+++ Entries supplied

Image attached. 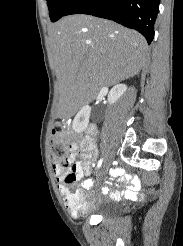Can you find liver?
<instances>
[{
  "instance_id": "1",
  "label": "liver",
  "mask_w": 183,
  "mask_h": 246,
  "mask_svg": "<svg viewBox=\"0 0 183 246\" xmlns=\"http://www.w3.org/2000/svg\"><path fill=\"white\" fill-rule=\"evenodd\" d=\"M62 117L72 116L103 86L137 75L147 42L136 31L89 15L62 18L49 27Z\"/></svg>"
}]
</instances>
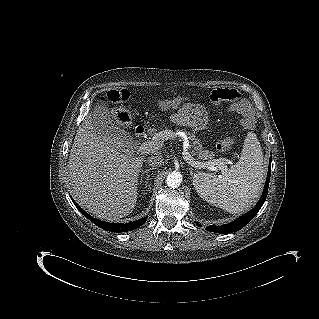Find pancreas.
<instances>
[{
	"label": "pancreas",
	"instance_id": "pancreas-1",
	"mask_svg": "<svg viewBox=\"0 0 319 319\" xmlns=\"http://www.w3.org/2000/svg\"><path fill=\"white\" fill-rule=\"evenodd\" d=\"M156 129L152 128L148 132L150 136L155 137L156 136ZM188 140L190 142V149L191 154L195 156L196 159L199 160H208L207 162L215 161L214 156L215 154L213 152H210L208 150H205L202 145L199 143V140L195 138L194 135H191L190 133H187ZM163 139L159 140V146L162 145Z\"/></svg>",
	"mask_w": 319,
	"mask_h": 319
}]
</instances>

++++++

= Problem description =
Within the listing above, find every line containing the string "http" and return it.

= Output =
  "mask_svg": "<svg viewBox=\"0 0 183 246\" xmlns=\"http://www.w3.org/2000/svg\"><path fill=\"white\" fill-rule=\"evenodd\" d=\"M62 117L72 116L103 86L137 75L147 42L136 31L89 15L62 18L49 27Z\"/></svg>"
	"mask_svg": "<svg viewBox=\"0 0 319 319\" xmlns=\"http://www.w3.org/2000/svg\"><path fill=\"white\" fill-rule=\"evenodd\" d=\"M156 129L152 128L148 132L150 136L155 137L156 136ZM188 140L190 142V149L191 154L195 156L196 159L199 160H208L207 162L215 161L214 156L215 154L213 152H210L208 150H205L202 145L199 143V140L195 138L194 135H191L190 133H187ZM163 139L159 140V146L162 145Z\"/></svg>",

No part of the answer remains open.